◆ **Work item**: Copy out the whole listing exactly as written, leaving the pictures behind.

◆ **Given records**:
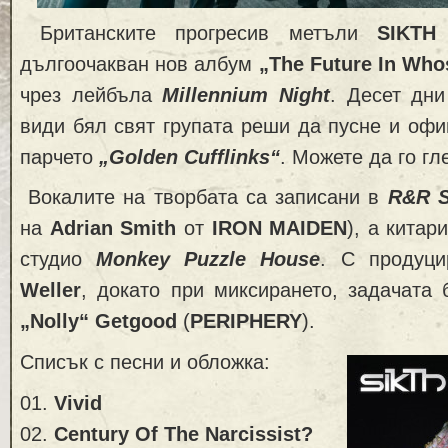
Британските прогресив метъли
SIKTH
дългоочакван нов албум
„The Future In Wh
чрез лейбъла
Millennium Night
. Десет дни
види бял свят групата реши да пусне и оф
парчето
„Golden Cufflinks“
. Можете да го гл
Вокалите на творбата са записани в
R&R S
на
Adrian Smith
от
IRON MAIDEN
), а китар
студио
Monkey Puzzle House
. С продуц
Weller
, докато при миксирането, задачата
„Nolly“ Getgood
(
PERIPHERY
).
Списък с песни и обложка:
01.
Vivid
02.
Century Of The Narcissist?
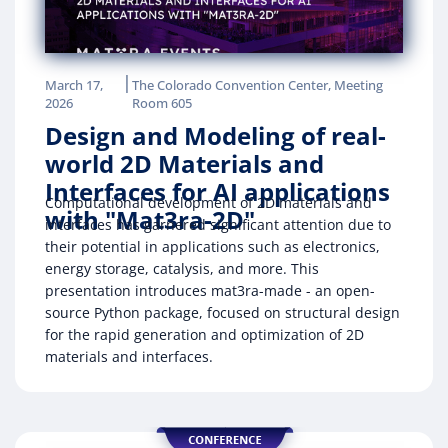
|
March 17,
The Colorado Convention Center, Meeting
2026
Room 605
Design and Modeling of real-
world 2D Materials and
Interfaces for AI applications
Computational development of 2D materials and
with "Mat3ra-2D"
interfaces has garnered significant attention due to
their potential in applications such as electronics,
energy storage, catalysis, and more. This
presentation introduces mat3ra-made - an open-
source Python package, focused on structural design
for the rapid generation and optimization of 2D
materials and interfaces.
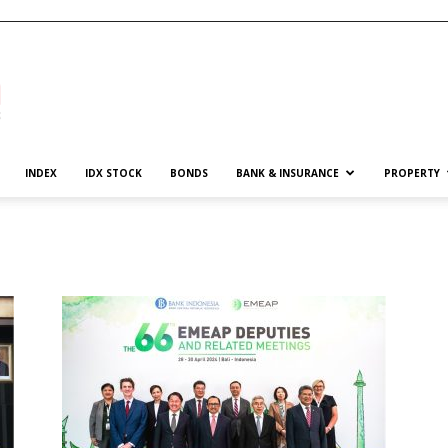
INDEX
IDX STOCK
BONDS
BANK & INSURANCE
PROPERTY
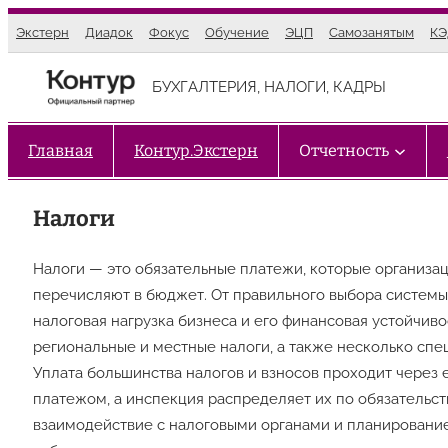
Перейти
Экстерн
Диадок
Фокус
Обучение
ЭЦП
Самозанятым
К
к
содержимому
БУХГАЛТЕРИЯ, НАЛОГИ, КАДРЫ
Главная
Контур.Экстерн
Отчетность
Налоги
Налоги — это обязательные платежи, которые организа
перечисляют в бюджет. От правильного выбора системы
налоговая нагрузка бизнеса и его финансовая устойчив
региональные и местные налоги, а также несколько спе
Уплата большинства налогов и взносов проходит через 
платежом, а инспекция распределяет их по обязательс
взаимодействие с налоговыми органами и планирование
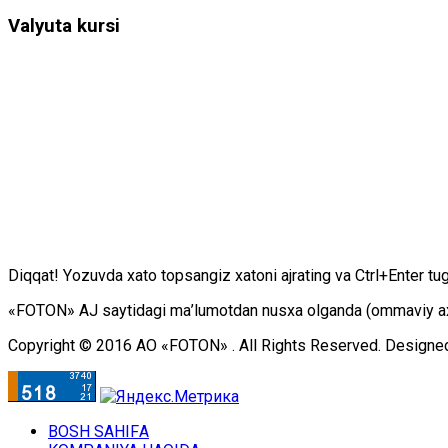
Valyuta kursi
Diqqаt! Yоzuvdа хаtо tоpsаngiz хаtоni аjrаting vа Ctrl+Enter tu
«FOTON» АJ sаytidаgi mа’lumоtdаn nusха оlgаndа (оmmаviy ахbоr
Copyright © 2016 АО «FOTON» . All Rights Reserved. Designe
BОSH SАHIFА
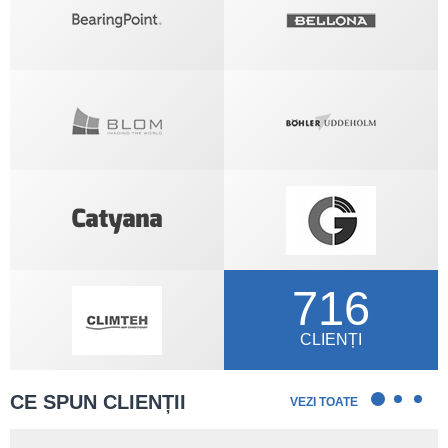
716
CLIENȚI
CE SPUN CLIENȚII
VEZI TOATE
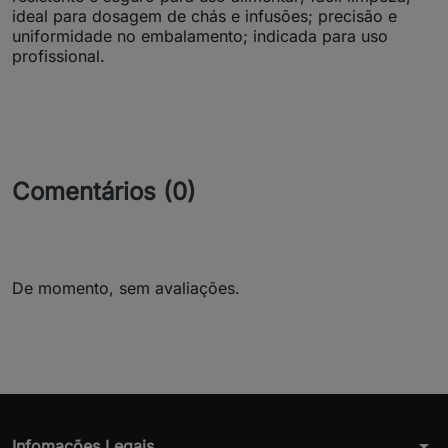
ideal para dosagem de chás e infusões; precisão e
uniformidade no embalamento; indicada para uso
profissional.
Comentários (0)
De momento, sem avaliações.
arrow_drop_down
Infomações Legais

◆ **Output below**:
Британските прогресив метъли
SIKTH
дългоочакван нов албум
„The Future In Wh
чрез лейбъла
Millennium Night
. Десет дни
види бял свят групата реши да пусне и оф
парчето
„Golden Cufflinks“
. Можете да го гл
Вокалите на творбата са записани в
R&R S
на
Adrian Smith
от
IRON MAIDEN
), а китар
студио
Monkey Puzzle House
. С продуц
Weller
, докато при миксирането, задачата
„Nolly“ Getgood
(
PERIPHERY
).
Списък с песни и обложка:
01.
Vivid
02.
Century Of The Narcissist?
|
March 17,
The Colorado Convention Center, Meeting
2026
Room 605
Design and Modeling of real-
world 2D Materials and
Interfaces for AI applications
Computational development of 2D materials and
with "Mat3ra-2D"
interfaces has garnered significant attention due to
their potential in applications such as electronics,
energy storage, catalysis, and more. This
presentation introduces mat3ra-made - an open-
source Python package, focused on structural design
for the rapid generation and optimization of 2D
materials and interfaces.
INDEX
IDX STOCK
BONDS
BANK & INSURANCE
PROPERTY
Перейти
Экстерн
Диадок
Фокус
Обучение
ЭЦП
Самозанятым
К
к
содержимому
БУХГАЛТЕРИЯ, НАЛОГИ, КАДРЫ
Главная
Контур.Экстерн
Отчетность
Налоги
Налоги — это обязательные платежи, которые организа
перечисляют в бюджет. От правильного выбора системы
налоговая нагрузка бизнеса и его финансовая устойчив
региональные и местные налоги, а также несколько спе
Уплата большинства налогов и взносов проходит через 
платежом, а инспекция распределяет их по обязательс
взаимодействие с налоговыми органами и планирование
Valyuta kursi
Diqqаt! Yоzuvdа хаtо tоpsаngiz хаtоni аjrаting vа Ctrl+Enter tu
«FOTON» АJ sаytidаgi mа’lumоtdаn nusха оlgаndа (оmmаviy ахbоr
Copyright © 2016 АО «FOTON» . All Rights Reserved. Designe
BОSH SАHIFА
716
CLIENȚI
CE SPUN CLIENȚII
VEZI TOATE
ideal para dosagem de chás e infusões; precisão e
uniformidade no embalamento; indicada para uso
profissional.
Comentários (0)
De momento, sem avaliações.
arrow_drop_down
Infomações Legais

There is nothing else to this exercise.